By Alex Hesketh
Initially panned by critics and viewers alike, ITV’s first series of The Nightly Show could not be described as a roaring success. The show was a brave project; a different celebrity each week hosting live, and the decision to bump News at Ten back by half an hour are bold examples of this.
However, whilst it falls a way short of the show’s US counterparts, The Nightly Show has had a resurgence with online content and ITV should be commended for taking some big risks. In broadcast PR, we are used to identifying what ‘works’ on TV, radio and online coverage, and The Nightly Show represents a great case study to pick apart.
Let’s begin looking at the things that, arguably, just haven’t worked.
ITV won’t have the army of strong writers to call upon like The Nightly Show’s American counterparts, but the format they follow is something they should be looking to replicate. Where US shows will create whole set-pieces on a topical event of the day, The Nightly Show failed to capitalise on relevant news stories from the day, bar a few throwaway one-liners. Live entertainment shows rely on the same principles as live broadcast news – as a viewer I’d like to see it be as current and relevant as possible to avoid being ‘old news’.
A mixed bag to say the least. Beginning with David Walliams proved to be controversial decision – much as we love him, a top comedian does not necessarily make a top presenter, and feedback from viewers was that Walliams was not a natural in this role. Walliams claiming that reviews and plummeting viewing figures were due to the news being pushed back was also a poor PR move, as blaming viewers for being annoyed will never bring them back.
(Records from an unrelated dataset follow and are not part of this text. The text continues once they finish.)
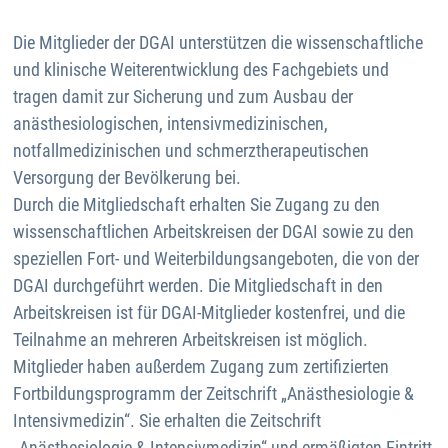
Die Mitglieder der DGAI unterstützen die wissenschaftliche
und klinische Weiterentwicklung des Fachgebiets und
tragen damit zur Sicherung und zum Ausbau der
anästhesiologischen, intensivmedizinischen,
notfallmedizinischen und schmerztherapeutischen
Versorgung der Bevölkerung bei.
Durch die Mitgliedschaft erhalten Sie Zugang zu den
wissenschaftlichen Arbeitskreisen der DGAI sowie zu den
speziellen Fort- und Weiterbildungsangeboten, die von der
DGAI durchgeführt werden. Die Mitgliedschaft in den
Arbeitskreisen ist für DGAI-Mitglieder kostenfrei, und die
Teilnahme an mehreren Arbeitskreisen ist möglich.
Mitglieder haben außerdem Zugang zum zertifizierten
Fortbildungsprogramm der Zeitschrift „Anästhesiologie &
Intensivmedizin“. Sie erhalten die Zeitschrift
„Anästhesiologie & Intensivmedizin“ und ermäßigten Eintritt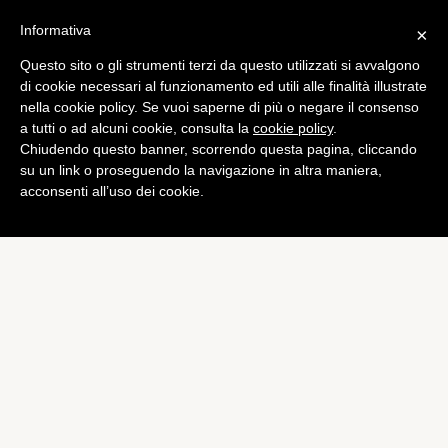
Informativa
×
Questo sito o gli strumenti terzi da questo utilizzati si avvalgono
Games
di cookie necessari al funzionamento ed utili alle finalità illustrate
PS4: potremo accedere ai
nella cookie policy. Se vuoi saperne di più o negare il consenso
a tutti o ad alcuni cookie, consulta la
cookie policy
.
nostri giochi anche da altre
Chiudendo questo banner, scorrendo questa pagina, cliccando
console
su un link o proseguendo la navigazione in altra maniera,
acconsenti all’uso dei cookie.
di
Piermanuele Sberni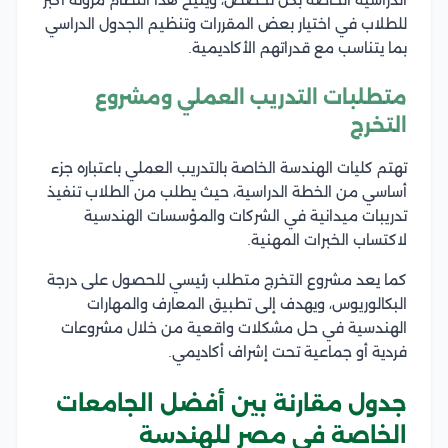
الدراسية الخاصة بكل تخصص، ويتيح هذا النظام مرونة أكبر
للطلاب في اختيار بعض المقررات وتنظيم الجدول الدراسي
بما يتناسب مع قدراتهم الأكاديمية.
متطلبات التدريب العملي ومشروع
التخرج
تهتم كليات الهندسة الخاصة بالتدريب العملي باعتباره جزء
أساسي من الخطة الدراسية، حيث يطلب من الطلاب تنفيذ
تدريبات ميدانية في الشركات والمؤسسات الهندسية
لاكتساب الخبرات المهنية.
كما يعد مشروع التخرج متطلب رئيسي للحصول على درجة
البكالوريوس، ويهدف إلى تطبيق المعارف والمهارات
الهندسية في حل مشكلات واقعية من خلال مشروعات
فردية أو جماعية تحت إشراف أكاديمي.
جدول مقارنة بين أفضل الجامعات
الخاصة في مصر للهندسة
The other comedians John Bishop and Jason Manford fared little better. The most popular with viewers, interestingly, were Gordon Ramsay, Davina McCall, and Dermot O’Leary, for seemingly different reasons, and this is something ITV may wish to consider if they move forward with the show. O’Leary and McCall have previous form, live at primetime, and gave the show the professionality that is so key to the format of the big US chat shows. As for Ramsay, sheer star power and some well executed online content made him a success. He drew the likes of John Legend to the show, and the clip of Legend singing some of Ramsay’s famed insults was perfect for social media and online content. Should the show return, ITV would do well to streamline the changing of hosts to give the presenters hosting longer runs.
That said, The Nightly Show did have some positives which could see the show survive.
Online and social media:
Perhaps the biggest success of the show has been the content pulled from the show to share online. James Corden’s ‘Carpool Karaoke’ of The Late Late Show is a shining example of how entertainment shows can tap into the social media and online market, and certain clips from The Nightly Show have certainly taken off. Ramsay’s pull in the US was an inspired turn, and clips featuring him alone have pulled in over 10 million YouTube views in total. Bringing in a star with the on-air presence of Ramsay won’t be possible every week (some clips only have a few hundred views), but the fast-paced format of the show can provide plenty of short, viral segments that are perfect for online content. With over 40 million views across all formats, ITV’s next step will be to convert these viewers back to the TV programme.
As a broadcast PR agency, we are asked more and more to provide video for social media and online coverage because of these principles – here’s how we go about securing that coverage.
ITV’s decision as to whether The Nightly Show will return for a second series appears to be in the balance. Is the show a success? Not yet. Could it be? Possibly, with more topical writing, more regular hosts, and more viral clips to keep people talking about it.